If you run G Suite for Education (formerly Google Apps for Education), you probably use Google Classroom. If you read my article on the GCRmanager add-on for Google Sheets, then you know that you can pull data from G Suite about your school's usage of Google Classroom. Getting insight from that data can sometimes be challenging. So I decided I needed to write a follow-up to that article.
First, read my previous article. Once you have the data in Sheets and it finished filling in all the data, do this:
- Click on "Data" in the menu bar and then on "Pivot Table..."
- You'll be dropped into a new environment. On the bottom of the screen are tabs that you can use to flip between the full data you saw a moment ago and this new pivot table environment. For now, stay on the pivot table.

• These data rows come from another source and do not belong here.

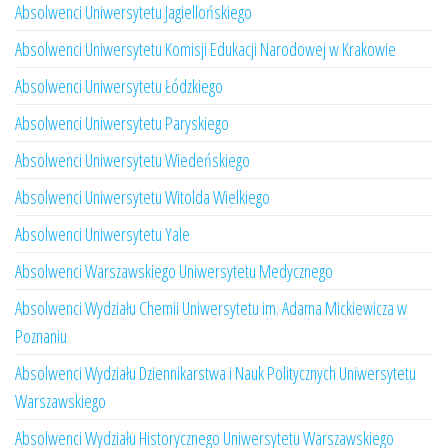
Absolwenci Uniwersytetu Jagiellońskiego
Absolwenci Uniwersytetu Komisji Edukacji Narodowej w Krakowie
Absolwenci Uniwersytetu Łódzkiego
Absolwenci Uniwersytetu Paryskiego
Absolwenci Uniwersytetu Wiedeńskiego
Absolwenci Uniwersytetu Witolda Wielkiego
Absolwenci Uniwersytetu Yale
Absolwenci Warszawskiego Uniwersytetu Medycznego
Absolwenci Wydziału Chemii Uniwersytetu im. Adama Mickiewicza w
Poznaniu
Absolwenci Wydziału Dziennikarstwa i Nauk Politycznych Uniwersytetu
Warszawskiego
Absolwenci Wydziału Historycznego Uniwersytetu Warszawskiego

- On the right side, click on "Add field" next to "Rows" and select "OwnerEmail".
- On the right side, click on "Add field" next to "Columns" and select "courseState".
- On the right side, click on "Add field" next to "Values" and select "id". Set "Summarize by:" to "COUNTA".
At this point, you should have a list of teachers' email addresses. Next to each address, are three fields. The first is how many Classroom instances they created and haven't archived. This should be the number that they're actually using, but it is possible that they abandoned Classroom all together (and didn't clean up first) or that they're leaving old things active for their own reasons. The second field is the number that they've archived. The difference between these numbers is useful for seeing how they've shaped up over time. The third field is just the total of the first two.
If you want to "zoom in" on a school, there is a way to do that. On the right side, click on "Add field" next to "Filter" and select "OwnerEmail". Then click next to "Show:" to bring up a menu. Inside that menu, click on "Clear" to make the table show no one at all. Then click next to each name to put a check mark there and add them back to the table. This will allow you to see just the school, department, or team that you want to know about.
That is basically it. Pivot tables are a great tool once you learn how they work. They only work with certain kinds of data -- what is called "transactional data." Fortunately, that is exactly what GCRmanager makes. So feel free to tinker with the settings in order to see what you can do with it. There is probably a lot of interesting stuff you can figure out.